Principles of alternative data for underwriting

Part 1 in a series of 2 articles: Principles to consider

This part will lay out what needs to be taken into account from a pricing point of view when considering such a strategy. A second article (Part 2: Getting practical: using alternative data for underwriting) will focus on the real example of physical activity data in the context of replacement or augmentation of traditional underwriting, and also on the known regulatory challenges that need to be taken into account.

 

Underwriting has always been “data-driven”. From the first applications asking the age of the applicant, to health questions asked for over 100 years, to modern lab and imaging testing required for today’s higher sum applicants, data has been the foundation of risk assessment. However, hopes of ubiquitous wearable and smartphone data, measuring individual lifestyle information and other digital biomarkers, are some of the aspects of new data that life and health insurance underwriting is considering using to risk assess applicants. How to effectively implement this remains a challenge to the industry. This newer and innovatively sourced data is often termed “alternative” data, which may imply replacement of one or more traditionally used risk factors. Electronic health records, prescription data, and proxy information like banking data are also being considered to enhance and individualise the insurance customer’s journey.

Products and underwriting

When contemplating any new risk data source like physical activity or steps, and how to use it effectively without impacting risk selection, a careful consideration is required as to what information will be forfeited, and how the new data source can or cannot determine the risks associated with that forfeited information. Simply considering the predictive value of a new data source is not considered to be sufficient.

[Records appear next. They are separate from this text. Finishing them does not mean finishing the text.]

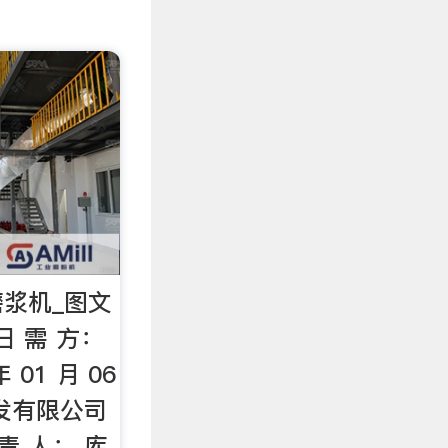
浆机_图文
日 需 方：
 01 月 06
发有限公司
 责 人： 库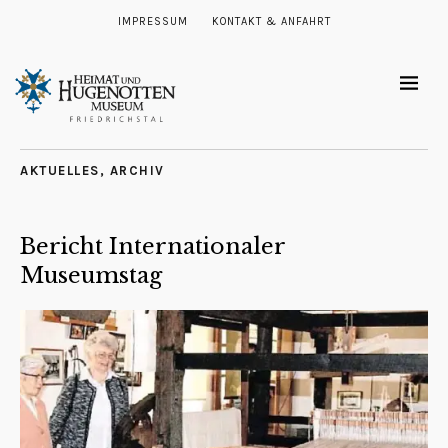
IMPRESSUM
KONTAKT & ANFAHRT
AKTUELLES
,
ARCHIV
Bericht Internationaler
Museumstag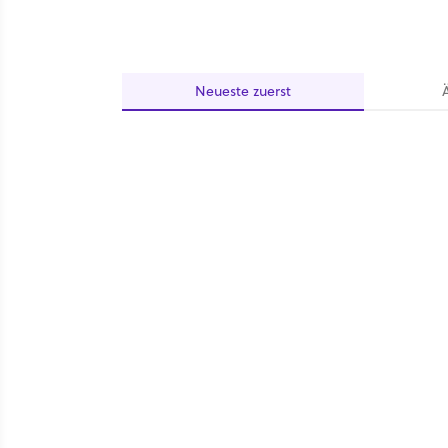
Neueste
zuerst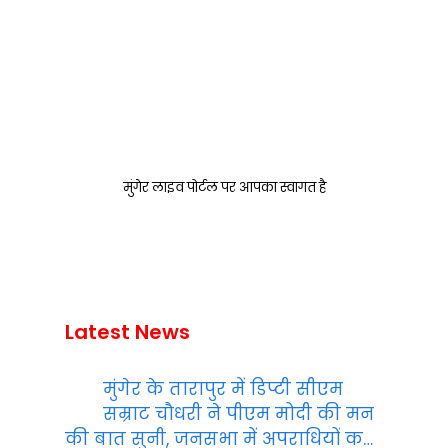
मुंगेर लाइव पोर्टल पर आपका स्वागत है
Latest News
मुंगेर के तारापुर में डिप्टी सीएम
सम्राट चौधरी ने पीएम मोदी की मन
की बात सुनी, जनसभा में अपराधियों क…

Understanding the current information gathered through questionnaires and underwriting requirements is a key first step.

As opposed to simplified issue policies, fully underwritten products gather more information for the purposes of risk assessment, and take longer to finalise. It is in this fully underwritten space where expedience and a more frictionless journey is most desired, and how to use newer digital data, typically through some automated process, and foregoing some of the more traditional data sources (questions, labs, insurance medicals, or medical reports) is becoming ever more important.

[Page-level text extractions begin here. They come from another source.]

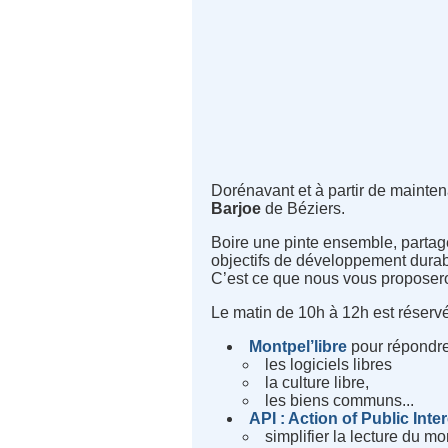
Dorénavant et à partir de maintena
Barjoe
de Béziers.
Boire une pinte ensemble, partager
objectifs de développement durabl
C’est ce que nous vous proposero
Le matin de 10h à 12h est réservé
Montpel’libre
pour répondre
les logiciels libres
la culture libre,
les biens communs...
API : Action of Public Inte
simplifier la lecture du 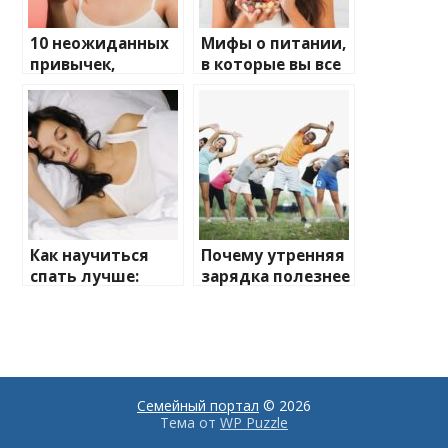
10 неожиданных
Мифы о питании,
привычек,
в которые вы все
которые
еще верите
улучшают
здоровье
Как научиться
Почему утренняя
спать лучше:
зарядка полезнее
советы от
вечерней
специалистов
тренировки
Семейный портал
© 2026
Тема от
WP Puzzle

Reducing the number of questions or information can lead to a faster issue of a policy, but at a price. Any of the above sections that are dropped lead to worse experience of portfolio – firstly as higher risk applicants are not identified and rated sufficiently (and hence the whole portfolio’s base price needs to increase), and secondly as those with higher risks may prefer to take out these policies as they know they will not be asked about their higher risk avocation, travel patterns, occupation, or health history. This anti-selection pull increases the proportion of poor risks in the applicant pool compared to a fully underwritten product.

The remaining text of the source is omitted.